How did this happen–again??

If you’re taking a stroll up lively Pike Street sometime, take a right at Seventh Avenue and proceed along that block’s western side.  If you haven’t been there already in the past year and a half, you’re in for a shock.

The Sheraton hotel’s two-tower complex uses Seventh Avenue as its alley, with a block-long blank facade, punctuated only by a metal man-door where you’re likely to find hotel catering staff hanging out on their smoke breaks.  The only good thing about walking on this side of Seventh Avenue between Pike and Union Streets is that you get a great view of the landmark former Eagles Temple.

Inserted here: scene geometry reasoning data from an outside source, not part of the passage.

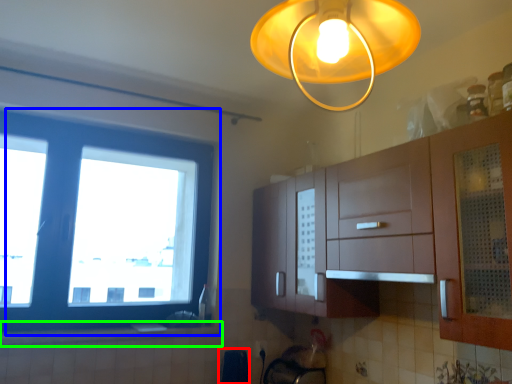 Question: Which object is the farthest from appliance (highlighted by a red box)? Choose among these: window (highlighted by a blue box) or counter top (highlighted by a green box).

Choices:
 (A) window
 (B) counter top

Answer: (A) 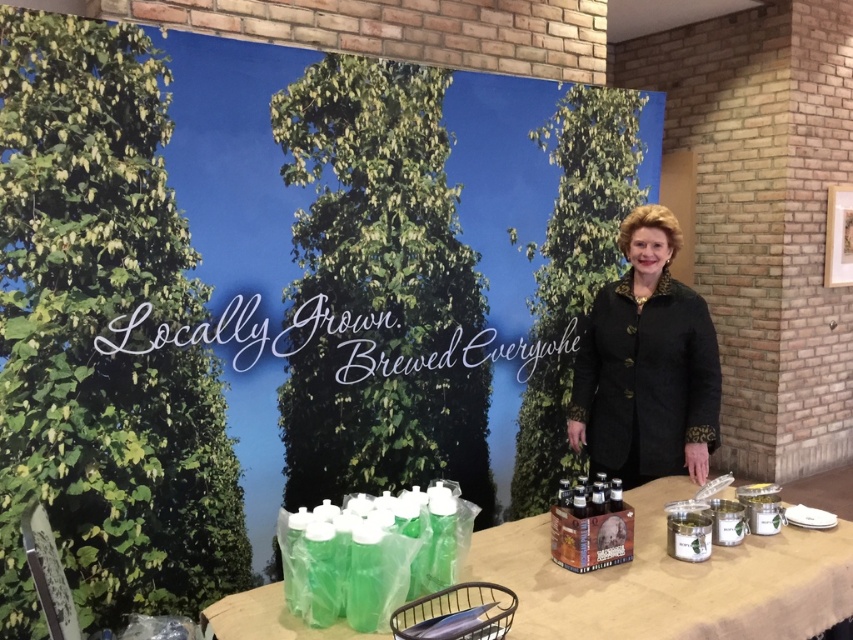 Is translucent plastic bottles at lower left wider than black textured coat at center?

Yes.

At what (x,y) coordinates should I click in order to perform the action: click on translucent plastic bottles at lower left. Please return your answer as a coordinate pair (x, y). Looking at the image, I should click on (671, 580).

Locate an element on the screen. The height and width of the screenshot is (640, 853). translucent plastic bottles at lower left is located at coordinates (671, 580).

Measure the distance between point (x=799, y=557) and camera.

They are 6.36 feet apart.

Locate an element on the screen. Image resolution: width=853 pixels, height=640 pixels. translucent plastic bottles at lower left is located at coordinates (671, 580).

Does black textured coat at center have a greater height compared to green plastic bottles at lower left?

Indeed, black textured coat at center has a greater height compared to green plastic bottles at lower left.

Between black textured coat at center and green plastic bottles at lower left, which one is positioned higher?

black textured coat at center is above.

Where is `black textured coat at center`? Image resolution: width=853 pixels, height=640 pixels. black textured coat at center is located at coordinates (646, 364). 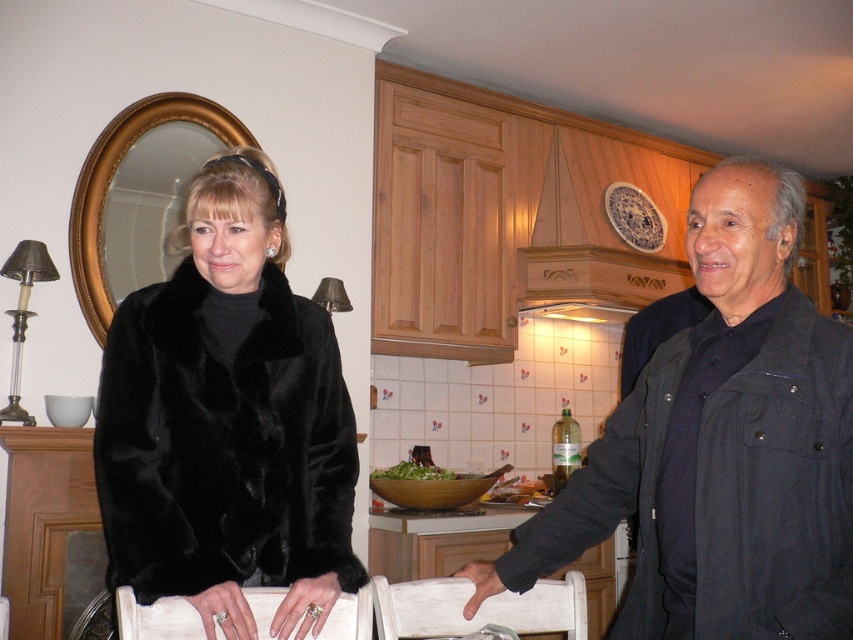 Question: Which point is closer to the camera?

Choices:
 (A) (297, 579)
 (B) (230, 524)
 (C) (374, 474)
 (D) (486, 570)

Answer: (B)

Question: Can you confirm if black fur coat at left is positioned below green leafy salad at center?

Choices:
 (A) yes
 (B) no

Answer: (B)

Question: Which point is closer to the camera taking this photo?

Choices:
 (A) (491, 573)
 (B) (375, 474)
 (C) (155, 307)

Answer: (C)

Question: Which point appears closest to the camera in this image?

Choices:
 (A) (490, 564)
 (B) (354, 436)

Answer: (A)

Question: From the image, what is the correct spatial relationship of black fur coat at upper left in relation to smooth skin hand at lower center?

Choices:
 (A) below
 (B) above

Answer: (B)

Question: Can you confirm if black fur coat at upper left is smaller than black fur coat at left?

Choices:
 (A) yes
 (B) no

Answer: (B) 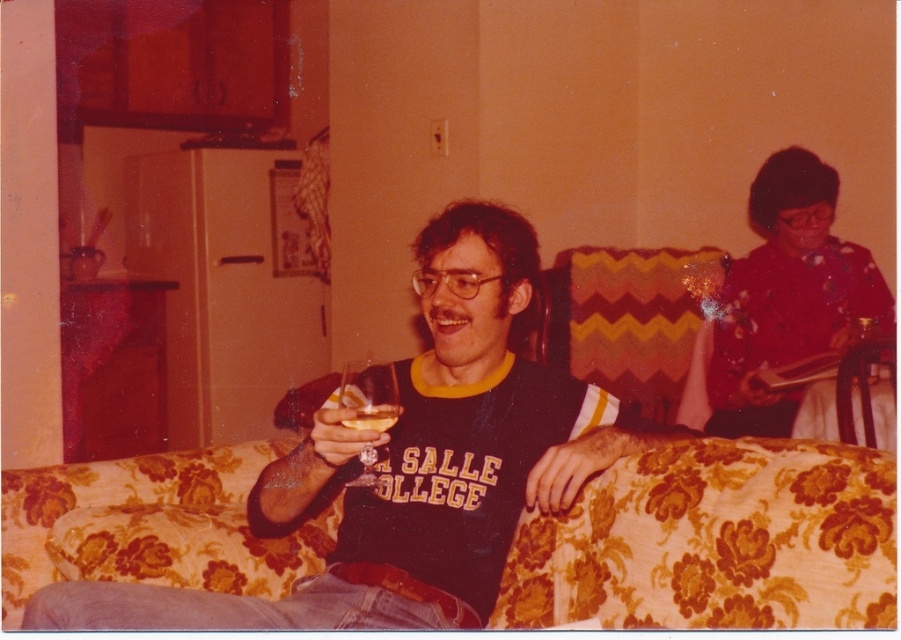 In the scene, there are two glasses at the center of the image. Which one is closer to you, the clear glass wine glass at center or the translucent glass at center?

The clear glass wine glass at center is closer to you than the translucent glass at center. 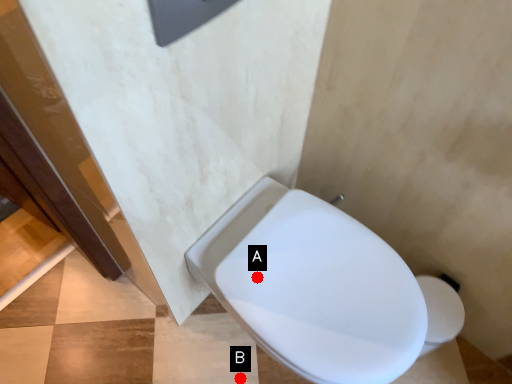 Question: Two points are circled on the image, labeled by A and B beside each circle. Which point is further to the camera?

Choices:
 (A) A is further
 (B) B is further

Answer: (B) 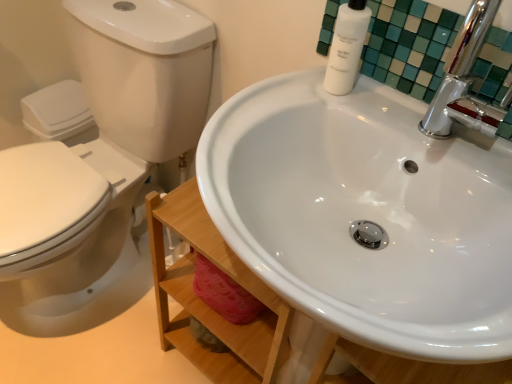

An April 1983 Time magazine article mentioned the then-new first Sheraton hotel tower as an example of nation’s “worst offenders” among modern buildings that present blank facades to the streetscape and deaden city center street life.  Any of us urbanistas who care about Downtown’s streetscape waited 25 years for something to improve that situation: a remodel, an addition, an improvement scheme – anything.  Well, “anything” came in 2007 when the second Sheraton tower opened, but the the 25-year wait was in vain because things just got worse, as you’ll see on your stroll along Seventh Avenue.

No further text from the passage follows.